People often forget and think that stock market investing is different from other types of investing. They especially forget that an investor is no different from an owner of a business, whether it’s a private or public business. Stock markets are filled with only public businesses. After learning more, you will recognize how fulfilling it is to own a public business e.g. no need to run business operations by being a passive owner, no need to hire lawyers to acquire stakes in a business, benefitting from the expertise of the people running the business. All of this is not to mention that long term returns in the stock market compound at a respectable rate, dare I say at times superior to private businesses. Don’t get me wrong, as it’s not all roses and rainbows, and in most cases quite opposite actually.

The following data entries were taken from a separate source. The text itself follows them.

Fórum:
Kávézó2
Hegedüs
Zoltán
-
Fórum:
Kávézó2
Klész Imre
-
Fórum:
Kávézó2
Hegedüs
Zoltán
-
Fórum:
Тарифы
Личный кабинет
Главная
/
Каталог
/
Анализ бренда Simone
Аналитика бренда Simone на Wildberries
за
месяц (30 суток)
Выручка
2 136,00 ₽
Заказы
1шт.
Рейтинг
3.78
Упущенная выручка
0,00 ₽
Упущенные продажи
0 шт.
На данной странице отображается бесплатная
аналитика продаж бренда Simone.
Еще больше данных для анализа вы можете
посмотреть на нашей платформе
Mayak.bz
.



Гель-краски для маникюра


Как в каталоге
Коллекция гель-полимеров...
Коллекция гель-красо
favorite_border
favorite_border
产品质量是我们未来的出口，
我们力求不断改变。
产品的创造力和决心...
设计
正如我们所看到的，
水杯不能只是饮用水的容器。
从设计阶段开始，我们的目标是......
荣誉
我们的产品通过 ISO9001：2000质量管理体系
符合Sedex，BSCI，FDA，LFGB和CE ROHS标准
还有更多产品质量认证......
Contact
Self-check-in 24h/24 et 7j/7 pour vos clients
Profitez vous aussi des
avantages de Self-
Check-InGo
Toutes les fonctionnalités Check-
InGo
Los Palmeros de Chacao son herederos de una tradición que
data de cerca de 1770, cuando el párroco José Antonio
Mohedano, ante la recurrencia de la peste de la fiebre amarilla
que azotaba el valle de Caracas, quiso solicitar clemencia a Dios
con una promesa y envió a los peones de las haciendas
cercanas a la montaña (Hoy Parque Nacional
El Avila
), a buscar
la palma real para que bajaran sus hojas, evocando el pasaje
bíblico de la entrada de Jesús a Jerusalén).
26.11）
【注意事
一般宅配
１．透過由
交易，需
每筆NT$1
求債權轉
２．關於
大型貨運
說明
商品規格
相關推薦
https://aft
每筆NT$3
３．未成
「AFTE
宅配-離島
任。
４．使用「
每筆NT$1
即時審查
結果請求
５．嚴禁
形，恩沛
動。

To achieve this requires many common sense decisions, such as picking the correct business that you understand along with its industry, buying it at the correct price, occasionally monitoring it in case of changes in business or industry dynamics, control fear and greed by being rational in order to not let your emotions be the decider. Remember, the technicalities of valuating a business in order to buy it at a reasonable price and monitoring it is the easy part. The hard part is being rational by staying within your circle of competence, and controlling your emotions so you don’t sell solely on fear and buy solely on greed.
That’s enough from me, for now. Let’s begin with the lessons.
I’ll divide them into only 2 parts, but each of which is HUGE.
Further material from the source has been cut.